Googling brightest flashlight 2019 doesn't help, as third-party websites and manufacturers' websites don't exhibit the maximum regulated output for the longest duration. This website does for some flashlights, but it overlooks the Imalent MS12. My family'll be spending at least £200, so we mustn't overlook other headlights or be hoodwinked!

  • Why would you spend that much on a flashlight when the one for £5 is just as good for most needs? – Separatrix Aug 22 '19 at 7:20
  • It's pretty rare that you need much above about the brightness of say car headlights (max around 12000 lumens I think). What purpose do you have for the lights - how big an area are you trying to illuminate and for how long? How portable do you need it to be? – bob1 Aug 22 '19 at 11:22
  • @bob1 I'd be using the flashlight to illuminate hiking trails, bicycle and off-road driving trails with no other cars or lights.
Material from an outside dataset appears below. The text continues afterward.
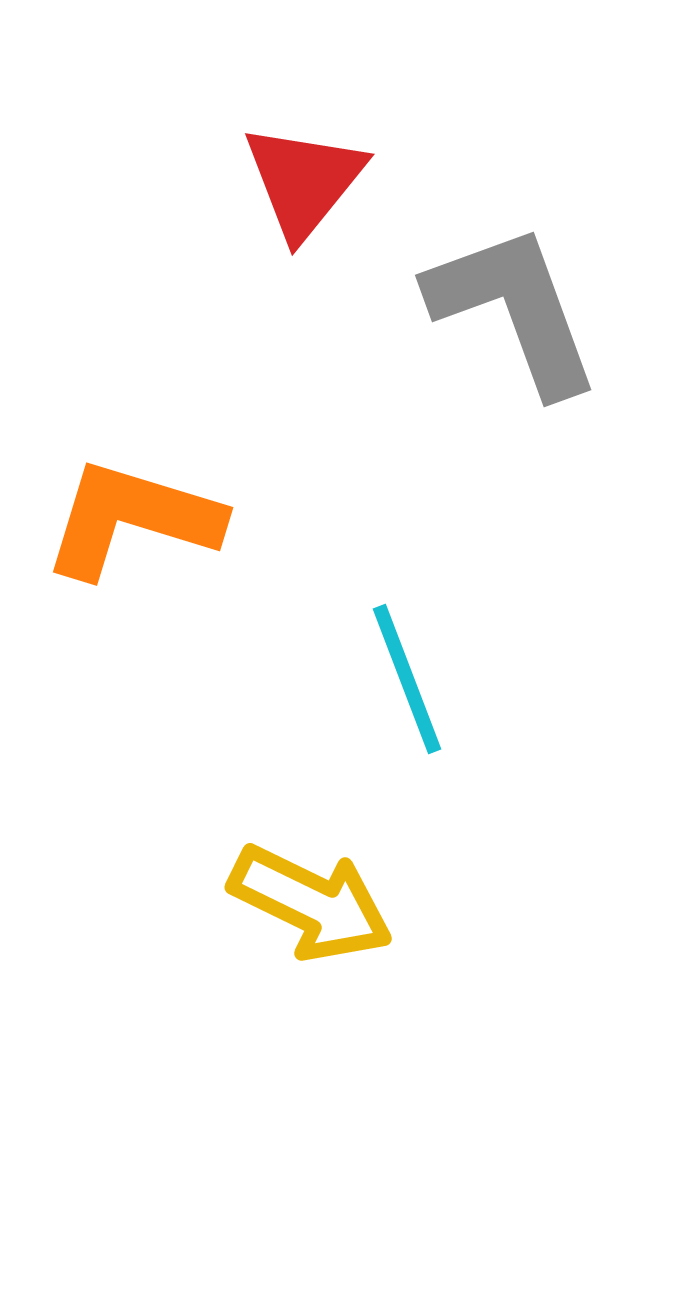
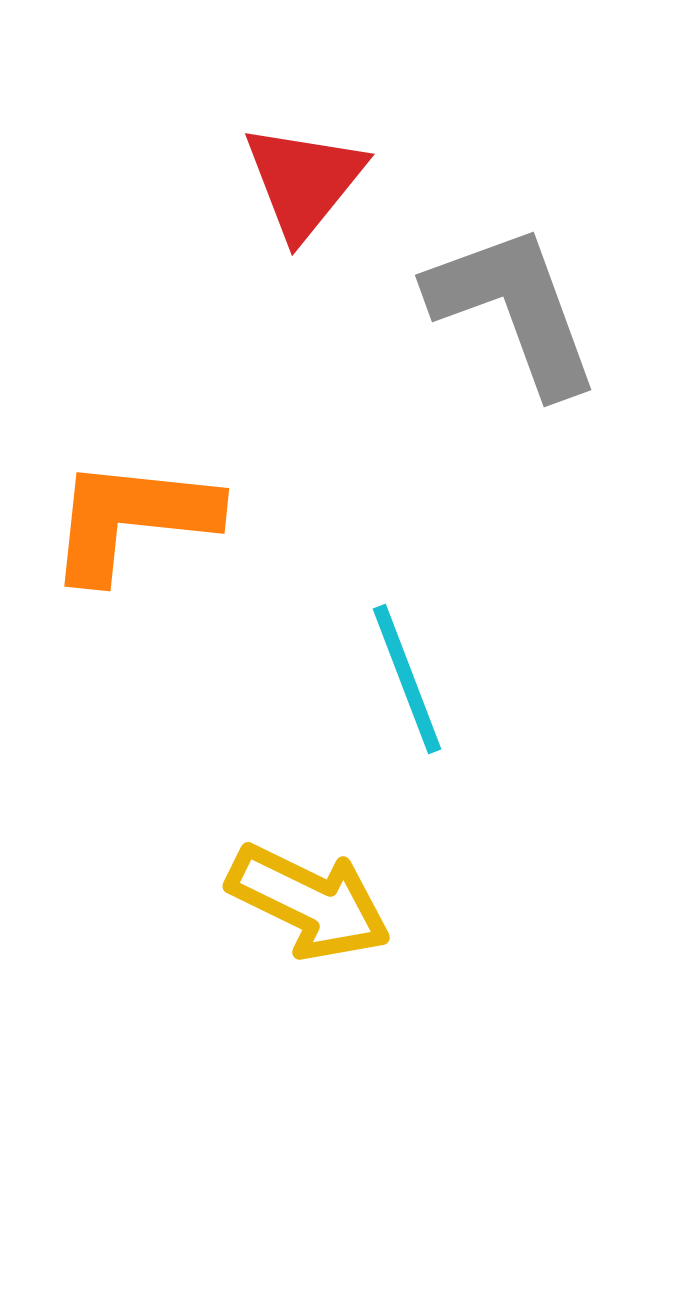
orange L-shape: rotated 11 degrees counterclockwise
yellow arrow: moved 2 px left, 1 px up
I don't mind paying more for more lumens. – NNOX Apps Aug 22 '19 at 15:05
  • I'm voting to close this question as off-topic. I nearly deleted as spam as flagged, but thought I'd give the benefit of the doubt. That said, the questions you are asking on this topic are not in scope here. – Rory Alsop Sep 1 '19 at 21:12

As you are looking for a range of different purposes. There is no one-size-fits-all here.

I have a basic (headlamp) one from Black Diamond that will illuminate up to 80 meters (260 feet) with a max of 300 lumen output. This is plenty to see trails for hiking, running, climbing, camping etc. There are many options to choose from in this range. Your local outdoors shop likely stocks around 20 different ones. Even a 100 lm one is adequate for basic needs. These are usually very light and easily transportable, and have great running time - about 25 h range on high setting and up to about 200 h on low (11 m/35', plenty for around a campsite). These usually run on AAA batteries or similar.

Bike lights go up to about 5000 lm, which is incredibly bright (about 4x brighter than halogens on car headlights). If you are say, a down-hill mountain biker in competition, you might want one of these, but otherwise you can go for much dimmer ones without compromise. These come with the trade-off in that they are large, heavy and consequently not so transportable. They are not designed to be carried by hand, but clamped to the bike. They also only tend to have about 2-3 h run time and then require recharging (2-13 h according to article I found here).

Vehicles should have their own lights, and there are very few situations where you couldn't mount lights on a vehicle to run off the internal power supply that would be more than adequate for off-roading, even on the darkest of trails on a rainy night.